Trump first established the Board of Peace in October 2025, immediately after the U.S. brokered a ceasefire to end Israel’s year-long military campaign in Gaza. That conflict, which has left more than 72,800 Palestinians dead according to local health officials, has been formally recognized as a genocide by the United Nations, leading global human rights experts, and scores of world leaders.
When launching the initiative, Trump courted multi-billion-dollar donation pledges from wealthy Gulf Arab states and boasted that the organization would go down as one of the most impactful global bodies in modern history. But the FT’s reporting confirms that four months on, the dedicated World Bank-managed fund created for the board has yet to receive a single dollar in pledged contributions.
Instead of formal contributions through the transparent World Bank channel, the board has only secured small, direct donations sent to a separate JPMorgan Chase bank account. Critically, this off-book structure does not require the board to disclose any information about its donors or the source of funds to its 25 member states, a lack of transparency that has already sparked growing concern among international observers.
This secretive separate funding arrangement is expected to fuel renewed questions about hidden backers of the initiative, the influence unreported donors could exert over post-war Gaza policy, and potential conflicts of interest for U.S. and international officials assigned to work with the board.
Documents and on-the-ground reporting already confirm that as of late last year, Lightstone and his team of U.S. advisors were operating out of two luxury beachfront hotels in Tel Aviv — the iconic Kempinski and Hilton properties — while drafting their long-term plans for Gaza, at a time when the enclave remains under Israeli military occupation and widespread humanitarian crisis.
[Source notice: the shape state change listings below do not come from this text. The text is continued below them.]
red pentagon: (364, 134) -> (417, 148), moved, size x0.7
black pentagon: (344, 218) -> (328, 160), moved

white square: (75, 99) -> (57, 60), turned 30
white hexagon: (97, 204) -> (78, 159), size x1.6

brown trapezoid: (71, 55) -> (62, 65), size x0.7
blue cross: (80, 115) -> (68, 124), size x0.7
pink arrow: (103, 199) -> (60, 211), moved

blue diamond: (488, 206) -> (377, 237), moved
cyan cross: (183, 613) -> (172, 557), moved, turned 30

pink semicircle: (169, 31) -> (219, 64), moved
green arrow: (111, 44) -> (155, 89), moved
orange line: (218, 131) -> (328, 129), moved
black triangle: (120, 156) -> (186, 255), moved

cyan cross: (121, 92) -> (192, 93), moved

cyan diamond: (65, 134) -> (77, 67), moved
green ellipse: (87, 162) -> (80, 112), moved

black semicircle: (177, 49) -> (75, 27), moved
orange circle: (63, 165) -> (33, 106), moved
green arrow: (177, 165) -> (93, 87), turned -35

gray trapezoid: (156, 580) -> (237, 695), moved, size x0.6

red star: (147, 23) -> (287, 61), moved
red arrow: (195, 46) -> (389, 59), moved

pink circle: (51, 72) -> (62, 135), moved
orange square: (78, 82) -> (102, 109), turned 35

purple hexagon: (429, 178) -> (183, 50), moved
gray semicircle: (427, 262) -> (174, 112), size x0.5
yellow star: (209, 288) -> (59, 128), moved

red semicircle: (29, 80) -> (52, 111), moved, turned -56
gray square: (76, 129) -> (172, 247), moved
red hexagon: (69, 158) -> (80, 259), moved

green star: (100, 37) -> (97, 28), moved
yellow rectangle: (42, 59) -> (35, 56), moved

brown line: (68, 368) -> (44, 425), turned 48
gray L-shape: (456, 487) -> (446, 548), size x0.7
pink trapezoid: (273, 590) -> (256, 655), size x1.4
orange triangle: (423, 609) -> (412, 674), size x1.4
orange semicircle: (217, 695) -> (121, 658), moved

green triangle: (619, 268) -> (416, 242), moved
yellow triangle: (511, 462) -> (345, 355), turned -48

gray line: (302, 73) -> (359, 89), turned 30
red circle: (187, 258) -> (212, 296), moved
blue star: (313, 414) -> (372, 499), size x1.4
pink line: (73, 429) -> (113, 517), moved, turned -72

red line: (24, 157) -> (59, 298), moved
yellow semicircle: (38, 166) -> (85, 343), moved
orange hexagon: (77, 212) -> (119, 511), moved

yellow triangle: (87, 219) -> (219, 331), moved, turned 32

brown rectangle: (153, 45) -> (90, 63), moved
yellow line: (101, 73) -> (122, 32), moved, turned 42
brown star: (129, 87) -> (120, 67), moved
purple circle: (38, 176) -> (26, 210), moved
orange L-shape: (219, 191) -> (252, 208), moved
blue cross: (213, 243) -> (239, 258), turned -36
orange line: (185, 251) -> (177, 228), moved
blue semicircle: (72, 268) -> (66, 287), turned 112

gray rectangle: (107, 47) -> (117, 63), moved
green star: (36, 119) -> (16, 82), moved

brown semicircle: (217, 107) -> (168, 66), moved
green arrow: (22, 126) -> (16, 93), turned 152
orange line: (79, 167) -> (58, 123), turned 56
Among the most controversial plans drafted by the U.S. team is a proposal to redevelop Gaza into a specialized artificial intelligence technology hub and large-scale modern megacity. Critics across the global have widely condemned this proposal as a thinly veiled effort to carry out ethnic cleansing of the native Palestinian population from their ancestral land.
In a November interview with The New York Times, Lightstone openly confirmed one core element of the plan: building segregated housing for thousands of ‘pre-vetted’ Palestinians that would be confined behind an Israeli military-controlled boundary known as the ‘yellow line’ in the occupied Gaza Strip.
To date, the board has only received small direct contributions to cover basic operating costs and staff salaries. Morocco has contributed $3 million, while the United Arab Emirates sent $20 million to fund the office of the board’s high representative, Nickolay Mladenov, and the team of Palestinian technocrats working under him.
While Trump retains the ceremonial title of head of the board, Mladenov — a former United Nations Special Coordinator for the Middle East Peace Process and currently a senior leader at the UAE’s Anwar Gargash Diplomatic Academy — serves as the body’s active top official leading post-war planning.
The FT also revealed that $100 million in UAE funding specifically earmarked for training a new Palestinian police force for post-occupation Gaza remains frozen, with no timeline for release.
Bishara Bahbah, the Palestinian-American businessman who mediated ceasefire talks between the U.S. and Hamas, described the board’s current financial standing to the outlet as ‘really dismal’. He confirmed the organization has not been able to launch any tangible development or reconstruction work inside Gaza whatsoever, noting that ‘there is a complete lack of any funding to enable them to execute anything on the ground’.